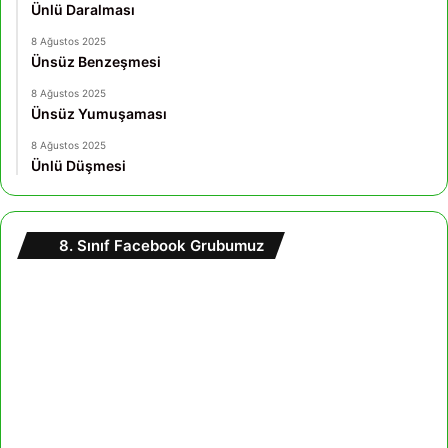
Ünlü Daralması
8 Ağustos 2025
Ünsüz Benzeşmesi
8 Ağustos 2025
Ünsüz Yumuşaması
8 Ağustos 2025
Ünlü Düşmesi
8. Sınıf Facebook Grubumuz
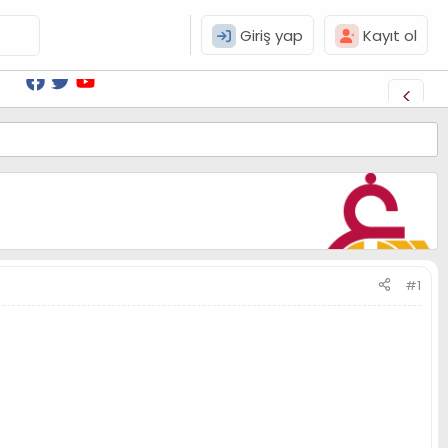
Giriş yap
Kayıt ol
#1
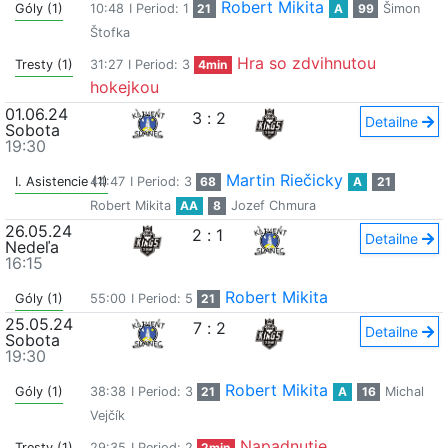
Robert Mikita
Góly (1)
10:48
I Period: 1
21
A
99
Šimon
Štofka
Hra so zdvihnutou
Tresty (1)
31:27
I Period: 3
4min
hokejkou
01.06.24
3
:
2
Detailne
Sobota
19:30
Martin Riečicky
I. Asistencie (1)
44:47
I Period: 3
68
A
21
Robert Mikita
AA
8
Jozef Chmura
26.05.24
2
:
1
Detailne
Nedeľa
16:15
Robert Mikita
Góly (1)
55:00
I Period: 5
21
25.05.24
7
:
2
Detailne
Sobota
19:30
Robert Mikita
Góly (1)
38:38
I Period: 3
21
A
16
Michal
Vejčík
Napadnutie
Tresty (1)
29:35
I Period: 2
2min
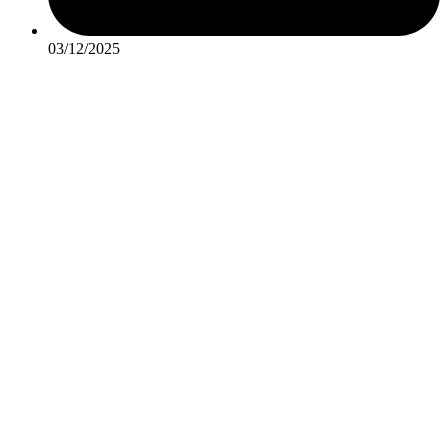
03/12/2025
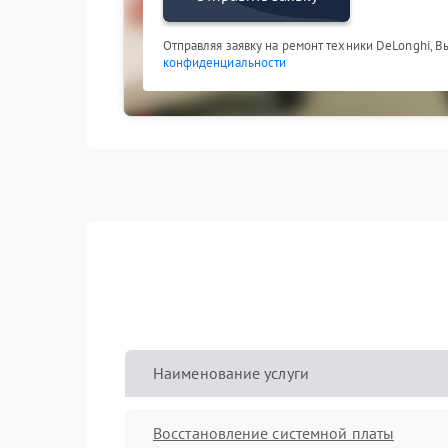
Отправляя заявку на ремонт техники DeLonghi, В
конфиденциальности
Наименование услуги
Восстановление системной платы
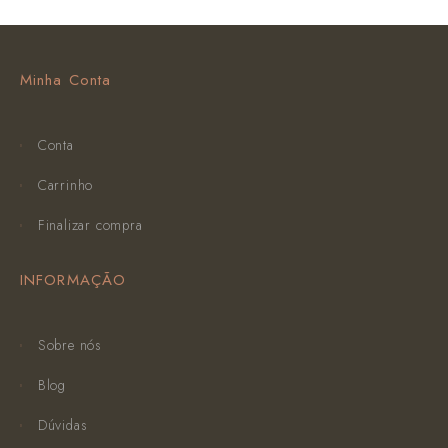
Minha Conta
Conta
Carrinho
Finalizar compra
INFORMAÇÃO
Sobre nós
Blog
Dúvidas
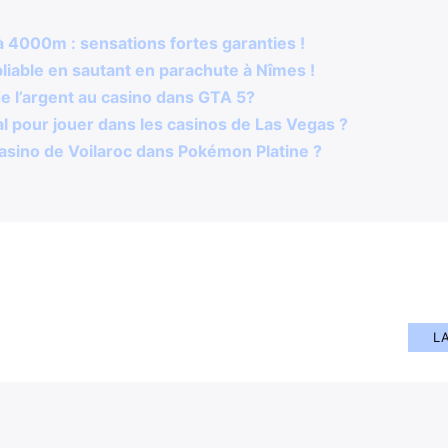
 4000m : sensations fortes garanties !
liable en sautant en parachute à Nîmes !
 l’argent au casino dans GTA 5?
l pour jouer dans les casinos de Las Vegas ?
sino de Voilaroc dans Pokémon Platine ?
L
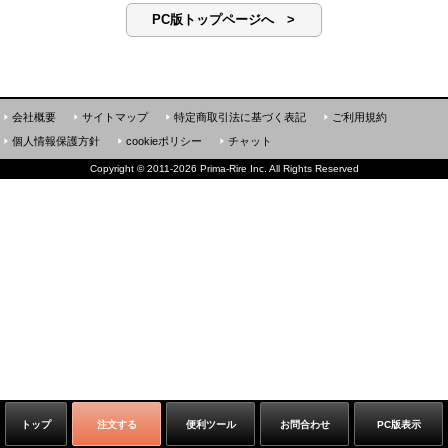
PC版トップページへ >
会社概要
サイトマップ
特定商取引法に基づく表記
ご利用規約
個人情報保護方針
cookieポリシー
チャット
Copyright
©
2011-2026 Prima-Rire Inc. All Rights Reserved
トップ
注文する
便利ツール
お問合わせ
PC版表示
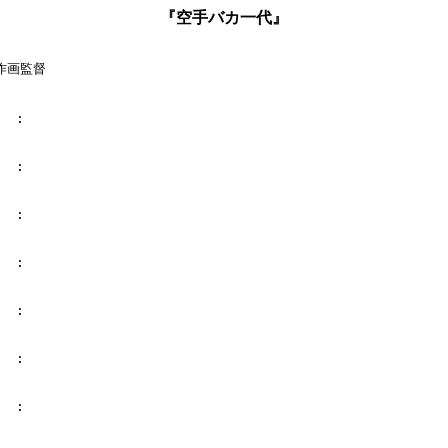
『空手バカ一代』
:作画監督

  :

  :

  :

  :

  :

  :

  :
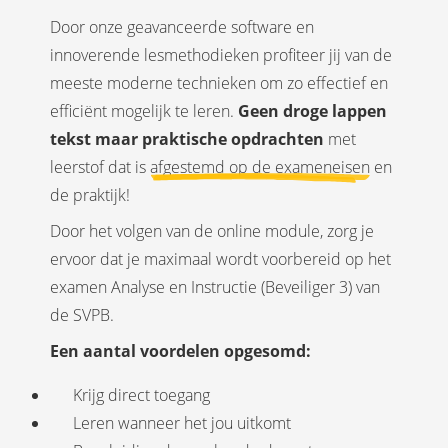
Door onze geavanceerde software en
innoverende lesmethodieken profiteer jij van de
meeste moderne technieken om zo effectief en
efficiënt mogelijk te leren.
Geen droge lappen
tekst
maar praktische opdrachten
met
leerstof dat is
afgestemd op de exameneisen
en
de praktijk!
Door het volgen van de online module, zorg je
ervoor dat je maximaal wordt voorbereid op het
examen Analyse en Instructie (Beveiliger 3) van
de SVPB.
Een aantal voordelen opgesomd:
Krijg direct toegang
Leren wanneer het jou uitkomt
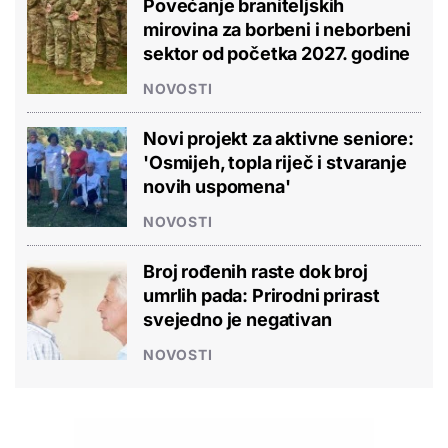
Povećanje braniteljskih
mirovina za borbeni i neborbeni
sektor od početka 2027. godine
NOVOSTI
Novi projekt za aktivne seniore:
'Osmijeh, topla riječ i stvaranje
novih uspomena'
NOVOSTI
Broj rođenih raste dok broj
umrlih pada: Prirodni prirast
svejedno je negativan
NOVOSTI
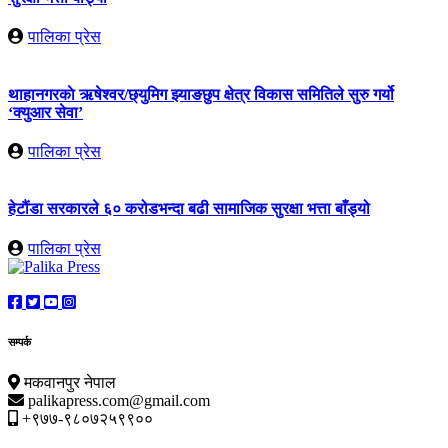
पालिका प्रेस
थाहानगरकाे ऋषेश्वर/छ्युमिग झ्याङछुप क्षेत्र विकास समितिले सुरु गर्यो
‘क्युआर सेवा’
पालिका प्रेस
हेटौंडा सरकारले ६० करोडभन्दा बढी सामाजिक सुरक्षा भत्ता बाँड्यो
पालिका प्रेस
सम्पर्क
मकवानपुर नेपाल
palikapress.com@gmail.com
+९७७-९८०७२५९९००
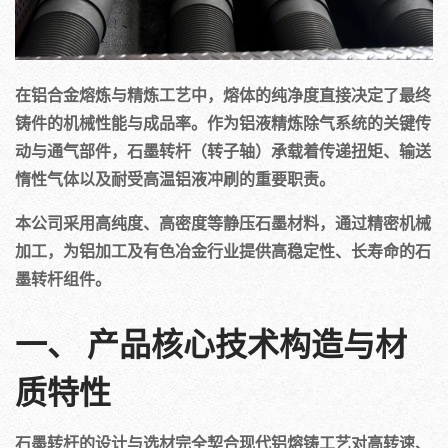
在铝合金熔炼与精炼工艺中，熔体的纯净度直接决定了最终
铸件的机械性能与成品率。作为铝液精炼除气系统的关键传
动与通气部件，石墨转杆（转子轴）承载着传递扭矩、输送
惰性气体以及耐受高温铝液冲刷的重要职责。
本公司采用高纯度、高密度等静压石墨材料，通过精密机械
加工，为铝加工及有色冶金行业提供高稳定性、长寿命的石
墨转杆组件。
一、 产品核心技术构造与材
质特性
石墨转杆的设计与选材完全契合现代铝熔铸工艺对高转速、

> [What you have to do]
When you copy the data above, keep each line exact and omit the pictures.

> [Problem solution]
Ünlü Daralması
8 Ağustos 2025
Ünsüz Benzeşmesi
8 Ağustos 2025
Ünsüz Yumuşaması
8 Ağustos 2025
Ünlü Düşmesi
8. Sınıf Facebook Grubumuz
Giriş yap
Kayıt ol
#1
Robert Mikita
Góly (1)
10:48
I Period: 1
21
A
99
Šimon
Štofka
Hra so zdvihnutou
Tresty (1)
31:27
I Period: 3
4min
hokejkou
01.06.24
3
:
2
Detailne
Sobota
19:30
Martin Riečicky
I. Asistencie (1)
44:47
I Period: 3
68
A
21
Robert Mikita
AA
8
Jozef Chmura
26.05.24
2
:
1
Detailne
Nedeľa
16:15
Robert Mikita
Góly (1)
55:00
I Period: 5
21
25.05.24
7
:
2
Detailne
Sobota
19:30
Robert Mikita
Góly (1)
38:38
I Period: 3
21
A
16
Michal
Vejčík
Napadnutie
Tresty (1)
29:35
I Period: 2
2min
03/12/2025
Отправляя заявку на ремонт техники DeLonghi, В
конфиденциальности
Наименование услуги
Восстановление системной платы
Minha Conta
Conta
Carrinho
Finalizar compra
INFORMAÇÃO
Sobre nós
Blog
Dúvidas
 4000m : sensations fortes garanties !
liable en sautant en parachute à Nîmes !
 l’argent au casino dans GTA 5?
l pour jouer dans les casinos de Las Vegas ?
sino de Voilaroc dans Pokémon Platine ?
L
PC版トップページへ >
会社概要
サイトマップ
特定商取引法に基づく表記
ご利用規約
個人情報保護方針
cookieポリシー
チャット
Copyright
©
2011-2026 Prima-Rire Inc. All Rights Reserved
トップ
注文する
便利ツール
お問合わせ
PC版表示
『空手バカ一代』
:作画監督

  :

  :

  :

  :

  :

  :

  :
Door onze geavanceerde software en
innoverende lesmethodieken profiteer jij van de
meeste moderne technieken om zo effectief en
efficiënt mogelijk te leren.
Geen droge lappen
tekst
maar praktische opdrachten
met
leerstof dat is
afgestemd op de exameneisen
en
de praktijk!
Door het volgen van de online module, zorg je
ervoor dat je maximaal wordt voorbereid op het
examen Analyse en Instructie (Beveiliger 3) van
de SVPB.
Een aantal voordelen opgesomd:
Krijg direct toegang
Leren wanneer het jou uitkomt
Povećanje braniteljskih
mirovina za borbeni i neborbeni
sektor od početka 2027. godine
NOVOSTI
Novi projekt za aktivne seniore:
'Osmijeh, topla riječ i stvaranje
novih uspomena'
NOVOSTI
Broj rođenih raste dok broj
umrlih pada: Prirodni prirast
svejedno je negativan
NOVOSTI
पालिका प्रेस
थाहानगरकाे ऋषेश्वर/छ्युमिग झ्याङछुप क्षेत्र विकास समितिले सुरु गर्यो
‘क्युआर सेवा’
पालिका प्रेस
हेटौंडा सरकारले ६० करोडभन्दा बढी सामाजिक सुरक्षा भत्ता बाँड्यो
पालिका प्रेस
सम्पर्क
मकवानपुर नेपाल
palikapress.com@gmail.com
+९७७-९८०७२५९९००
在铝合金熔炼与精炼工艺中，熔体的纯净度直接决定了最终
铸件的机械性能与成品率。作为铝液精炼除气系统的关键传
动与通气部件，石墨转杆（转子轴）承载着传递扭矩、输送
惰性气体以及耐受高温铝液冲刷的重要职责。
本公司采用高纯度、高密度等静压石墨材料，通过精密机械
加工，为铝加工及有色冶金行业提供高稳定性、长寿命的石
墨转杆组件。
一、 产品核心技术构造与材
质特性
石墨转杆的设计与选材完全契合现代铝熔铸工艺对高转速、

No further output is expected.